This column in the NY Post by an Obama supporter misses the point but does show he is in trouble.
When asked to choose the best reason to support health-care reform, 34 percent chose “it will provide stable health coverage that can’t be taken away.” Only 12 percent chose “pay less in premiums,” and 7 percent chose “it will grow the economy.” Eighteen percent said that “health care is a moral right.”
The survey found that “42 percent of people who are currently covered changed coverage at least once in the last five years. For 57 percent of them, this change was involuntary. Among those who are currently covered, 38 percent said they are worried that they will lose coverage over the next five years.”
But that’s not what he is doing. He is telling people he will cut costs by rationing.
Obama’s central message so far has focused on the promise of lower costs for health coverage and more accessibility. But the poll (conducted by the Benenson Strategy Group) suggests that these aren’t the most potent issues.
In fact, a mere 29 percent of respondents agreed with the promise that their premiums would go down as a consequence of reform. And regarding “accessibility,” only 9 percent said that in the last five years they were without coverage all or most of the time.
Moreover, when asked, “Who do you think will benefit most from reform?” a whopping 60 percent chose “other people, but not [me].”
The majority of the country may have been dumb enough to elect him but they’re not this dumb. Mickey Kaus says It’s Obama’s own fault for raising the issue of cost and then getting into the whole issue of “effectiveness research.”
WaPo’s Alec MacGillis notes that Obama’s health care reformers
are clearly spooked by the notion that they could be accused of denying, for example, hip surgery to an 80-year-old.
If so, they largely have themselves to blame. They brought it up!

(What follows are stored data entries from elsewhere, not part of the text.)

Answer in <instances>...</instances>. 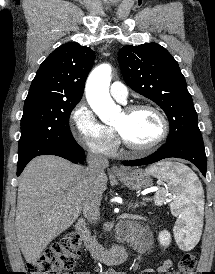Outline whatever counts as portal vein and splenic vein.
<instances>
[{
    "instance_id": "obj_1",
    "label": "portal vein and splenic vein",
    "mask_w": 215,
    "mask_h": 274,
    "mask_svg": "<svg viewBox=\"0 0 215 274\" xmlns=\"http://www.w3.org/2000/svg\"><path fill=\"white\" fill-rule=\"evenodd\" d=\"M155 191V190H154ZM143 200H150L149 198L143 199Z\"/></svg>"
}]
</instances>
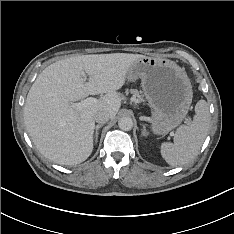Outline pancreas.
I'll return each mask as SVG.
<instances>
[{"label":"pancreas","instance_id":"pancreas-1","mask_svg":"<svg viewBox=\"0 0 234 234\" xmlns=\"http://www.w3.org/2000/svg\"><path fill=\"white\" fill-rule=\"evenodd\" d=\"M128 93V90L126 91ZM130 93L133 94V97L134 98H137V100L140 102V101H143V97L140 95L139 91L137 89H131L129 90Z\"/></svg>","mask_w":234,"mask_h":234}]
</instances>
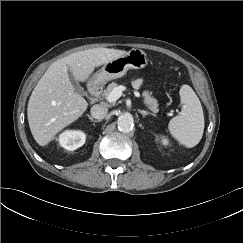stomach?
Segmentation results:
<instances>
[{
  "instance_id": "obj_1",
  "label": "stomach",
  "mask_w": 243,
  "mask_h": 243,
  "mask_svg": "<svg viewBox=\"0 0 243 243\" xmlns=\"http://www.w3.org/2000/svg\"><path fill=\"white\" fill-rule=\"evenodd\" d=\"M148 65L146 53L141 49H131L123 56L106 62L100 70L93 75L95 84L103 85L106 82L120 78L129 69H142Z\"/></svg>"
}]
</instances>
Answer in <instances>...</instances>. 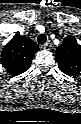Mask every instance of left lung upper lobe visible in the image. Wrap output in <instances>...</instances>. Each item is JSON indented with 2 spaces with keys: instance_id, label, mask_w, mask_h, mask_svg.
Masks as SVG:
<instances>
[{
  "instance_id": "obj_1",
  "label": "left lung upper lobe",
  "mask_w": 81,
  "mask_h": 124,
  "mask_svg": "<svg viewBox=\"0 0 81 124\" xmlns=\"http://www.w3.org/2000/svg\"><path fill=\"white\" fill-rule=\"evenodd\" d=\"M56 60L60 70L76 77L81 74V45L73 36H67L56 49Z\"/></svg>"
}]
</instances>
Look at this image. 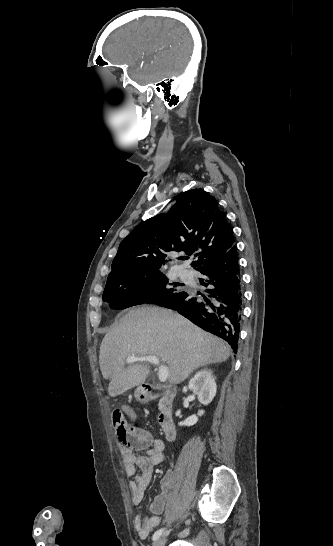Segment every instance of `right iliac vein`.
<instances>
[{
    "label": "right iliac vein",
    "instance_id": "63e3f726",
    "mask_svg": "<svg viewBox=\"0 0 333 546\" xmlns=\"http://www.w3.org/2000/svg\"><path fill=\"white\" fill-rule=\"evenodd\" d=\"M166 540H167V534L163 535L162 537H160L159 539H157L153 546H164L165 543H166Z\"/></svg>",
    "mask_w": 333,
    "mask_h": 546
}]
</instances>
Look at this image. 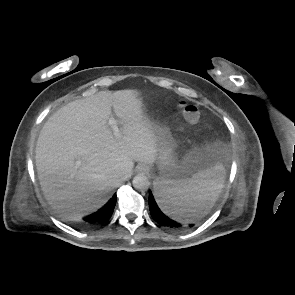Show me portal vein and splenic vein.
<instances>
[{
	"mask_svg": "<svg viewBox=\"0 0 295 295\" xmlns=\"http://www.w3.org/2000/svg\"><path fill=\"white\" fill-rule=\"evenodd\" d=\"M108 123L111 126L114 136L120 137V129L118 127L117 120H115L113 117H110Z\"/></svg>",
	"mask_w": 295,
	"mask_h": 295,
	"instance_id": "portal-vein-and-splenic-vein-1",
	"label": "portal vein and splenic vein"
}]
</instances>
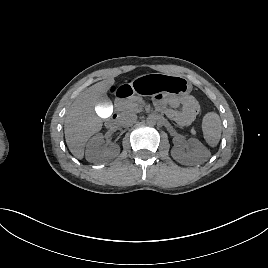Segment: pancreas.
I'll return each mask as SVG.
<instances>
[{
	"instance_id": "1",
	"label": "pancreas",
	"mask_w": 268,
	"mask_h": 268,
	"mask_svg": "<svg viewBox=\"0 0 268 268\" xmlns=\"http://www.w3.org/2000/svg\"><path fill=\"white\" fill-rule=\"evenodd\" d=\"M145 105V102L140 96H133L126 100H121L116 104V109L122 114L129 112H139L142 107Z\"/></svg>"
}]
</instances>
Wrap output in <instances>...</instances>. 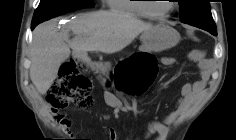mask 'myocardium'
Returning a JSON list of instances; mask_svg holds the SVG:
<instances>
[{
    "label": "myocardium",
    "mask_w": 236,
    "mask_h": 140,
    "mask_svg": "<svg viewBox=\"0 0 236 140\" xmlns=\"http://www.w3.org/2000/svg\"><path fill=\"white\" fill-rule=\"evenodd\" d=\"M143 1H146V0H143ZM171 1H173V0H171ZM140 6H141L144 16L151 18V19H157V20L168 17L176 9V5L173 2H171V7L166 12L161 13V14L152 12L149 7V4H147V3H142V4H140Z\"/></svg>",
    "instance_id": "1"
}]
</instances>
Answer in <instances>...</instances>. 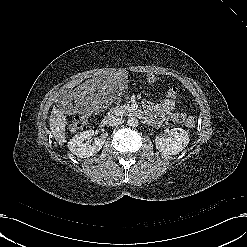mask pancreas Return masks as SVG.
I'll return each instance as SVG.
<instances>
[{
    "instance_id": "1",
    "label": "pancreas",
    "mask_w": 247,
    "mask_h": 247,
    "mask_svg": "<svg viewBox=\"0 0 247 247\" xmlns=\"http://www.w3.org/2000/svg\"><path fill=\"white\" fill-rule=\"evenodd\" d=\"M115 111L119 112L121 115H127L132 112L128 105H121L114 108Z\"/></svg>"
}]
</instances>
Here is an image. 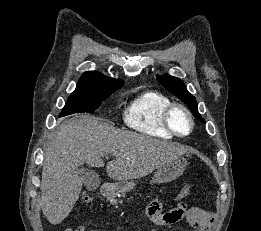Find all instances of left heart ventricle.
I'll return each mask as SVG.
<instances>
[{"label":"left heart ventricle","mask_w":261,"mask_h":231,"mask_svg":"<svg viewBox=\"0 0 261 231\" xmlns=\"http://www.w3.org/2000/svg\"><path fill=\"white\" fill-rule=\"evenodd\" d=\"M172 124L180 134H186L190 129V121L187 115L181 110H176L172 114Z\"/></svg>","instance_id":"left-heart-ventricle-1"}]
</instances>
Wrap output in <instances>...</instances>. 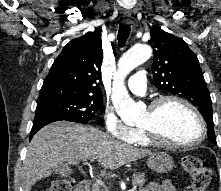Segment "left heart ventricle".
<instances>
[{"instance_id":"1","label":"left heart ventricle","mask_w":221,"mask_h":191,"mask_svg":"<svg viewBox=\"0 0 221 191\" xmlns=\"http://www.w3.org/2000/svg\"><path fill=\"white\" fill-rule=\"evenodd\" d=\"M139 126H155L164 140L174 143L194 141L200 134L195 116L175 102L165 104L156 118L147 110Z\"/></svg>"}]
</instances>
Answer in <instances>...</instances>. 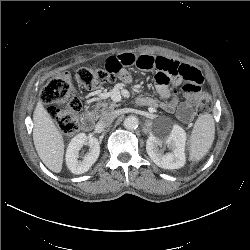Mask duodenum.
Returning a JSON list of instances; mask_svg holds the SVG:
<instances>
[{"label":"duodenum","mask_w":250,"mask_h":250,"mask_svg":"<svg viewBox=\"0 0 250 250\" xmlns=\"http://www.w3.org/2000/svg\"><path fill=\"white\" fill-rule=\"evenodd\" d=\"M93 121H94V116L93 114L89 113V114H86L83 119H82V127L84 130L86 131H90L93 129Z\"/></svg>","instance_id":"duodenum-1"}]
</instances>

It wasn’t the Republicans who billed health care reform as a cost saving, budget-balancing measure that would start to deny payments for treatments deemed “ineffective,” or (as one acolyte put it) when “a person’s life, or health, is not worth the price.” And to think when they heard that people started to worry about rationing! Fancy that.
Total waiting time between referral from a general practitioner and treatment, averaged across all 12 specialties and 10 provinces surveyed, fell from 17.9 weeks in 2004 back to the 17.7 weeks last seen in 2003.
So, you want to wait 17 weeks to see a GP. What do you suppose the wait will be for a hip replacement ? Well, the average for all orthopedic surgery is 38 weeks and that includes minor procedures like wrist ganglion that I treat with a heavy book or aspiration.
The median wait for a CT scan across Canada was 4.8 weeks. British Columbia, Alberta, Ontario, New Brunswick, and Nova Scotia had the shortest wait for CT scans (4 weeks), while the longest wait occurred in Manitoba (8 weeks). The median wait for an MRI across Canada was 10.1 weeks. Patients in Ontario experienced the shortest wait for an MRI (7.8 weeks), while Newfoundland residents waited longest (20 weeks). The median wait for ultrasound was 3.9 weeks across Canada. Alberta and Ontario displayed the shortest wait for ultrasound (2 weeks), while Prince Edward Island and Manitoba exhibited the longest ultrasound waiting time (10 weeks).
The other subject that is not being mentioned is the fact that no one is going into general surgery anymore. That’s an exaggeration but the number of people completing general surgery residencies has not increased in 20 years and many of them go into subspecialties with better lifestyles. There were fewer surgeons being certified by the American Board of Surgery in 2008 than in 1981. The type of “reform” that Obama has in mind, with steep reductions in compensation for specialists, will cause a crash in the number of surgeons, just as has happened in Canada.
If you don’t believe that, ask Natasha Richardson.